About this task
Please state how many lines below include the word "Набори"; the reply should be the number only.

Page-level text extractions
● ● ● ● ●

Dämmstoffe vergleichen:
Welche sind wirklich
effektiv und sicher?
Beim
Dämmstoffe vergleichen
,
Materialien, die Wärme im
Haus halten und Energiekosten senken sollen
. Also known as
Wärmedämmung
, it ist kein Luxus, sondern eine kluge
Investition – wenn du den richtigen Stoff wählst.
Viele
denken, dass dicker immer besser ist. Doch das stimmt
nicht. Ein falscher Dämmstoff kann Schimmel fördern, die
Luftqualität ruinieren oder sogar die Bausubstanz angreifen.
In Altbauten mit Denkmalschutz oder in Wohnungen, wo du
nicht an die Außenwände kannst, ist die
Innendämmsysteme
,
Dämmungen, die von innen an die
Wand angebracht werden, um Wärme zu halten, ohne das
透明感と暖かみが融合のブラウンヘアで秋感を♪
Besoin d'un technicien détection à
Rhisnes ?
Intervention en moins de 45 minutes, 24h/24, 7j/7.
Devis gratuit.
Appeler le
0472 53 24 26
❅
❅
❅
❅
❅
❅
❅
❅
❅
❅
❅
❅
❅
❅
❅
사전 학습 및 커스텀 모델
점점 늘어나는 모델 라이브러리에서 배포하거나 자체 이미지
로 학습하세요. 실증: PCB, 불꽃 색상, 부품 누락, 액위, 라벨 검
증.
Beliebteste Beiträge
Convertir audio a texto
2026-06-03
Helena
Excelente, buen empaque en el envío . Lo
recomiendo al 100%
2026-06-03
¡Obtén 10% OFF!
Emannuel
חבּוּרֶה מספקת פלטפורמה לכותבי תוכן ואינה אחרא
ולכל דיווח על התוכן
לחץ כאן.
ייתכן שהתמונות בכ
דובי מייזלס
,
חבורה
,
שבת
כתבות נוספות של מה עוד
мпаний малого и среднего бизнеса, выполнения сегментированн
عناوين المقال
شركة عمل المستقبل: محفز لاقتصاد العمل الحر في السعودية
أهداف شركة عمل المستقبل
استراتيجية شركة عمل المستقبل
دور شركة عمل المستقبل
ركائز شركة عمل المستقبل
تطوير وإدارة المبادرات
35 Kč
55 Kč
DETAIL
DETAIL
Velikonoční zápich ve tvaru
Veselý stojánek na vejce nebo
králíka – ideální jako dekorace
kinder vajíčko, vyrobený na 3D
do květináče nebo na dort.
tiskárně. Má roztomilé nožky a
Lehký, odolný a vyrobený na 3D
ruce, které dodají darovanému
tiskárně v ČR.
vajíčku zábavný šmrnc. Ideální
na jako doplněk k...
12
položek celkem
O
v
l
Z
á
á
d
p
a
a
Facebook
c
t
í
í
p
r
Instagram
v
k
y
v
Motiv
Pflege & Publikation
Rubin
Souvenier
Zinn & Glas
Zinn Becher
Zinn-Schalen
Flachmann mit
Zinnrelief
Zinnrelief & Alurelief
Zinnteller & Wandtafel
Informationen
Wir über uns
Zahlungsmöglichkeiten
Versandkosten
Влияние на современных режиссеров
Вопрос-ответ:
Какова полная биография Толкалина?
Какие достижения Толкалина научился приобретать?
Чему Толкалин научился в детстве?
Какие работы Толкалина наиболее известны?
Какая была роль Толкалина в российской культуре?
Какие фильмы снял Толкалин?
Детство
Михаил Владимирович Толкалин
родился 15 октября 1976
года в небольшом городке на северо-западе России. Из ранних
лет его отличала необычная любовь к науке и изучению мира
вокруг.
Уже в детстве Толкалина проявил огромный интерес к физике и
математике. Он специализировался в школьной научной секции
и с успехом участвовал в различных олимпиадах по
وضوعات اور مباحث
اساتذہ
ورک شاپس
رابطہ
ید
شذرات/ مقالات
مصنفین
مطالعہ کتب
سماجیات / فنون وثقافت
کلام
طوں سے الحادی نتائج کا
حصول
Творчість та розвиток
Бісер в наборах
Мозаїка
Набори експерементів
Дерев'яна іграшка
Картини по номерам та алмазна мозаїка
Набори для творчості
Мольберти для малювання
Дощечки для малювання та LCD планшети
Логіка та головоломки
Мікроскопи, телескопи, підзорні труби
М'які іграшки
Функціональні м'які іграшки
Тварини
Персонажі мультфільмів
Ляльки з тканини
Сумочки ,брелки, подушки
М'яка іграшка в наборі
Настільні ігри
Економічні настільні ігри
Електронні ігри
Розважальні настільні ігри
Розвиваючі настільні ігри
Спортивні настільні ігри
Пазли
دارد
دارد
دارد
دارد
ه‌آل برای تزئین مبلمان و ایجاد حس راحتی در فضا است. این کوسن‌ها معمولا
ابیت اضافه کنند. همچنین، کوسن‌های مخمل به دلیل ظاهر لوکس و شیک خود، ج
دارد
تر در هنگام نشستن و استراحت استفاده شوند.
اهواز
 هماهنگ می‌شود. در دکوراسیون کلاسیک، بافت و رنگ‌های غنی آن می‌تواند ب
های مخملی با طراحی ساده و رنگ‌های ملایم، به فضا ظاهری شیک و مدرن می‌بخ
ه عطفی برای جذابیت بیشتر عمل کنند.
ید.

● ● ● ● ●

Written response
2